I have taken your advice and managed to take an InputDataSet that was sent to a Modin data frame and convert it successfully back to a Pandas Data Frame.

Do you perhaps know why I cannot apply a lamba function on my Modin frame - when I call this Python script via SQL?
- This works fine when running via a Jupyter notebook. (dfModin["XXX"] = dfModin["XXX"].apply(lambda x: myfunc(x)))




EXECUTE sp_execute_external_script @language = N'Python'
    , @script = N'

import modin.pandas as pd
import pandas as pdDefault

dfModin = pd.DataFrame(InputDataSet)
dfPandas = pdDefault.DataFrame(InputDataSet)

def myfunc(x):
    return x + 10

dfPandas["XXX"] = dfPandas["XXX"].apply(lambda x: myfunc(x))
dfModin["XXX"] = dfModin["XXX"].apply(lambda x: myfunc(x))

OutputDataSet = dfPandas
',
@input_data_1 = N'SELECT TOP 5 CAST(BK_ItemId AS VARCHAR(250)) AS BK_ItemId, CAST(0  AS INT) AS XXX FROM Sales.FactCreditNote'
WITH RESULT SETS ((BK_ItemId VARCHAR(250), XXX INT))


Error in execution.  Check the output for more information.
Traceback (most recent call last):
  File "<string>", line 5, in <module>
  File "D:\ProgramData\MSSQL02\Temp-PY\Appcontainer1\B239FEFC-A541-4C7D-B865-970CBFEFECD0\sqlindb_0.py", line 53, in transform
    dfModin["XXX"] = dfModin["XXX"].apply(lambda x: myfunc(x))

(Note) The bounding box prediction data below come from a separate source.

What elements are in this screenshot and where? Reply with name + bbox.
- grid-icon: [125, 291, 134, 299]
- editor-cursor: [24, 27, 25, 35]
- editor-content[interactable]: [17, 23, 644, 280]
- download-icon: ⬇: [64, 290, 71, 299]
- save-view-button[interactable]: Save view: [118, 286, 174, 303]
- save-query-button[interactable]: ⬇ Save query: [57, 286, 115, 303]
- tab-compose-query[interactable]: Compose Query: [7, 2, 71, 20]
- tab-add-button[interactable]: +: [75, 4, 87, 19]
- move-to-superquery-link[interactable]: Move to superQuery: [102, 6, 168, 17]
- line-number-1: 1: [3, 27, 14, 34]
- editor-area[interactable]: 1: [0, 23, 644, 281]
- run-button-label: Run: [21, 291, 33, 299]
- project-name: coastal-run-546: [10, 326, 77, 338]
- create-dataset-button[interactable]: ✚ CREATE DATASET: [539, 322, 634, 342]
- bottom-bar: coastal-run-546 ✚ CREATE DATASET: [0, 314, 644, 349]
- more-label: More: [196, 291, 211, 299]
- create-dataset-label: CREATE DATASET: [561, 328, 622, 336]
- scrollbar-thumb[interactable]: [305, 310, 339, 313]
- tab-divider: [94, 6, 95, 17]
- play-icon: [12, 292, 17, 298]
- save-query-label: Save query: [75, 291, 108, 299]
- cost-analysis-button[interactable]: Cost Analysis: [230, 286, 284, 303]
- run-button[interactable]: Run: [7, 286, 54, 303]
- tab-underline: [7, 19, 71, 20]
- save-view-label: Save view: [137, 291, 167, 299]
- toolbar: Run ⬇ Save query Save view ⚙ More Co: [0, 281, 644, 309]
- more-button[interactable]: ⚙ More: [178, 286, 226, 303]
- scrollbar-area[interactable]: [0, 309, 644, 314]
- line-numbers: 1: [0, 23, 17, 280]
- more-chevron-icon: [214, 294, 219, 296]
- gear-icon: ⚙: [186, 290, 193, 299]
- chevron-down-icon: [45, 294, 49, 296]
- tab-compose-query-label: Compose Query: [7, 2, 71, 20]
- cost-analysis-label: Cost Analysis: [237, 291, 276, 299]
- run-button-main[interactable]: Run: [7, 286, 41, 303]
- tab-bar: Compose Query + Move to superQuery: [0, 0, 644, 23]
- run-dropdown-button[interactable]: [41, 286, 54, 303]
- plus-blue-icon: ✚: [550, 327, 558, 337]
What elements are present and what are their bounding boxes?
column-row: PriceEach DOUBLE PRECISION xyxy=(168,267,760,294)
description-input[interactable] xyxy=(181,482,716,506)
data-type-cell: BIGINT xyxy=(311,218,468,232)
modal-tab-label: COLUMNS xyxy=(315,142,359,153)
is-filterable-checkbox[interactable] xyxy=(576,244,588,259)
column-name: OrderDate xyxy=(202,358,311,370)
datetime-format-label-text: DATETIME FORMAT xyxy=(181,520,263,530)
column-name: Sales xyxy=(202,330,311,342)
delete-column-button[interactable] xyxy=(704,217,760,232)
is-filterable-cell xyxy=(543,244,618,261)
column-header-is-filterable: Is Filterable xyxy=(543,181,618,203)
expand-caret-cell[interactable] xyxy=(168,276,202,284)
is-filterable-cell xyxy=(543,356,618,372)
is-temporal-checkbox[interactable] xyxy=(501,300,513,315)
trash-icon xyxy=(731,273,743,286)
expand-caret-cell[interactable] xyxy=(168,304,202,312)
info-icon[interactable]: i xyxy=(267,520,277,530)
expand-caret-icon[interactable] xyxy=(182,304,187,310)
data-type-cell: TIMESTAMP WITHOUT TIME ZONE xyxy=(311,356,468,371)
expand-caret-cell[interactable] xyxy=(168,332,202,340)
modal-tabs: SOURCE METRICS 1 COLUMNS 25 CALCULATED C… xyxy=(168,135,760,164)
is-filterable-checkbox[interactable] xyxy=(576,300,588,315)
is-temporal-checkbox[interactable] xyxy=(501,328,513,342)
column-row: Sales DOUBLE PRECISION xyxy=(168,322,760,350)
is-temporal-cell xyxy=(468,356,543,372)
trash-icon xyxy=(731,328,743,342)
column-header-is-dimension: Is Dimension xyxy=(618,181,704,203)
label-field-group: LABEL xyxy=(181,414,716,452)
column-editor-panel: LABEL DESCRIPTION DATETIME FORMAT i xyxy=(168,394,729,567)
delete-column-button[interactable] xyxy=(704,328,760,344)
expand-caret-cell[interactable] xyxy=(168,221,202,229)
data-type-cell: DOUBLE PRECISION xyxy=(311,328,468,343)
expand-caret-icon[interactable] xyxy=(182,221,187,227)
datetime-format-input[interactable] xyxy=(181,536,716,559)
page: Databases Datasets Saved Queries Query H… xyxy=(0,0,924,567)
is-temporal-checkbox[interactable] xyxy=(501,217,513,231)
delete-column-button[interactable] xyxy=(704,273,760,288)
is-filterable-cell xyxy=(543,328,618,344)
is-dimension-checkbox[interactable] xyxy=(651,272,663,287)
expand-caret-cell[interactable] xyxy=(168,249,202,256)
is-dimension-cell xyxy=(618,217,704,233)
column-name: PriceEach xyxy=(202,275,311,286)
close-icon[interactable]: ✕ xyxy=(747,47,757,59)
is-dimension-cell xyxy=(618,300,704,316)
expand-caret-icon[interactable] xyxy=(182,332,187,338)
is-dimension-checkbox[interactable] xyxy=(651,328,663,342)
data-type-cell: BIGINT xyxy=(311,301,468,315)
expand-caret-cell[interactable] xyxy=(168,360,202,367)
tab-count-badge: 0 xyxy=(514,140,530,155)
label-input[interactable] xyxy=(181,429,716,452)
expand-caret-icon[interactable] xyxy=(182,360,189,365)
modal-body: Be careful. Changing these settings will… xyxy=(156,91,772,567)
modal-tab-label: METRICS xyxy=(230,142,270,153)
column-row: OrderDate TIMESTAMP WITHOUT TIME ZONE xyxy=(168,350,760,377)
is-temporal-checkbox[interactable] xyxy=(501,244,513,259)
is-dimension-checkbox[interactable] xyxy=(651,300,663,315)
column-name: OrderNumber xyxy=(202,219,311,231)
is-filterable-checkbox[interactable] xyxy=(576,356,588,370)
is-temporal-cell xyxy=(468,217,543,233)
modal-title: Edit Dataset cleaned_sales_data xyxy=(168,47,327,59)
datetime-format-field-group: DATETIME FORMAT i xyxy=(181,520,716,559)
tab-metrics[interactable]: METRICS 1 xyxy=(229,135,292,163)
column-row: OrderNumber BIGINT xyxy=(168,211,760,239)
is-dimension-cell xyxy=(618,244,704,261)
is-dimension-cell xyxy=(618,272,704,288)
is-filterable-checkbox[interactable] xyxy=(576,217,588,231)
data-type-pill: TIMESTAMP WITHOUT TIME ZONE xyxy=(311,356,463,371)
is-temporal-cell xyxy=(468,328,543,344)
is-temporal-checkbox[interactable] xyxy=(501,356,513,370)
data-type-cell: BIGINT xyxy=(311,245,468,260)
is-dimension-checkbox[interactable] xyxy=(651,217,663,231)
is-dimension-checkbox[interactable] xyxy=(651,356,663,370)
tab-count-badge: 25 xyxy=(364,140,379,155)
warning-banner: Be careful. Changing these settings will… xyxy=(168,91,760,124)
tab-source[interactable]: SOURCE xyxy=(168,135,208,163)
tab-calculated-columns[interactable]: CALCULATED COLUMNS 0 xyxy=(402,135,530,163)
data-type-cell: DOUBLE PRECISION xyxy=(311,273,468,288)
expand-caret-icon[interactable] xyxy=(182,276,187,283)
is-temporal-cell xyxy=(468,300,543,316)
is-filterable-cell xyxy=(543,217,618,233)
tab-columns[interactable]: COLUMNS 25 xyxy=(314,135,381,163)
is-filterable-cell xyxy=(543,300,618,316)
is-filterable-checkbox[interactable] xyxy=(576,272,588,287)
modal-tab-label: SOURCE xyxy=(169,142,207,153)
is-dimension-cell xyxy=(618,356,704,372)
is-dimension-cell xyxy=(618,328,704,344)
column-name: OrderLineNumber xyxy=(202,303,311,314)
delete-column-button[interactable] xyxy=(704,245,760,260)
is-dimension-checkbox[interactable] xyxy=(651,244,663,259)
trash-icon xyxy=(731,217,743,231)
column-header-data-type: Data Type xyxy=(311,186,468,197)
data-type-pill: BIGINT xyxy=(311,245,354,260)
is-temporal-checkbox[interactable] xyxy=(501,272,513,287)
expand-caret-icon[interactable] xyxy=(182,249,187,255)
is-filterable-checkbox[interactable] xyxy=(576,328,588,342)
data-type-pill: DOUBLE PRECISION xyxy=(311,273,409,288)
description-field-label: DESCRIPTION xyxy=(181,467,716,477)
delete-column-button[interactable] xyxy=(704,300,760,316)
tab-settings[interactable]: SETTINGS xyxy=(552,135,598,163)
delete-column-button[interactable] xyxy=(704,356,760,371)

Msg 39019, Level 16, State 2, Line 5
An external script error occurred: 
  File "D:\Software\Microsoft SQL Server\MSSQL15.MSSQL02\PYTHON_SERVICES\lib\site-packages\modin\pandas\base.py", line 2638, in __getitem__
    return self._getitem(key)
  File "D:\Software\Microsoft SQL Server\MSSQL15.MSSQL02\PYTHON_SERVICES\lib\site-packages\modin\pandas\dataframe.py", line 2371, in _getitem
    return self._getitem_column(key)
  File "D:\Software\Microsoft SQL Server\MSSQL15.MSSQL02\PYTHON_SERVICES\lib\site-packages\modin\pandas\dataframe.py", line 1945, in _getitem_column
    query_compiler=self._query_compiler.getitem_column_array([key])
  File "D:\Software\Microsoft SQL Server\MSSQL15.MSSQL02\PYTHON_SERVICES\lib\site-packages\modin\backends\pandas\query_compiler.py", line 2157, in getitem_column_array
    new_modin_frame = self._modin_frame.mask(col_indices=key)
  File "D:\Software\Microsoft SQL Server\MSSQL15.MSSQL02\PYTHON_SERVICES\lib\site-packages\modin\engines\base\frame\data.py", line 614, in mask

Msg 39019, Level 16, State 2, Line 5
An external script error occurred: 
    for row_idx, row_internal_indices in row_partitions_list.items()
  File "D:\Software\Microsoft SQL Server\MSSQL15.MSSQL02\PYTHON_SERVICES\lib\site-packages\modin\engines\base\frame\data.py", line 616, in <listcomp>
    or len(row_internal_indices) > 0
  File "D:\Software\Microsoft SQL Server\MSSQL15.MSSQL02\PYTHON_SERVICES\lib\site-packages\modin\engines\base\frame\data.py", line 612, in <listcomp>
    or len(col_internal_indices) > 0
  File "D:\Software\Microsoft SQL Server\MSSQL15.MSSQL02\PYTHON_SERVICES\lib\site-packages\modin\engines\dask\pandas_on_dask\frame\partition.py", line 99, in mask
    lambda df: pandas.DataFrame(df.iloc[row_indices, col_indices])
  File "D:\Software\Microsoft SQL Server\MSSQL15.MSSQL02\PYTHON_SERVICES\lib\site-packages\modin\engines\dask\pandas_on_dask\frame\partition.py", line 88, in add_to_apply_calls
    self.future, call_queue=self.call_queue + [[pkl.dumps(func), kwargs]]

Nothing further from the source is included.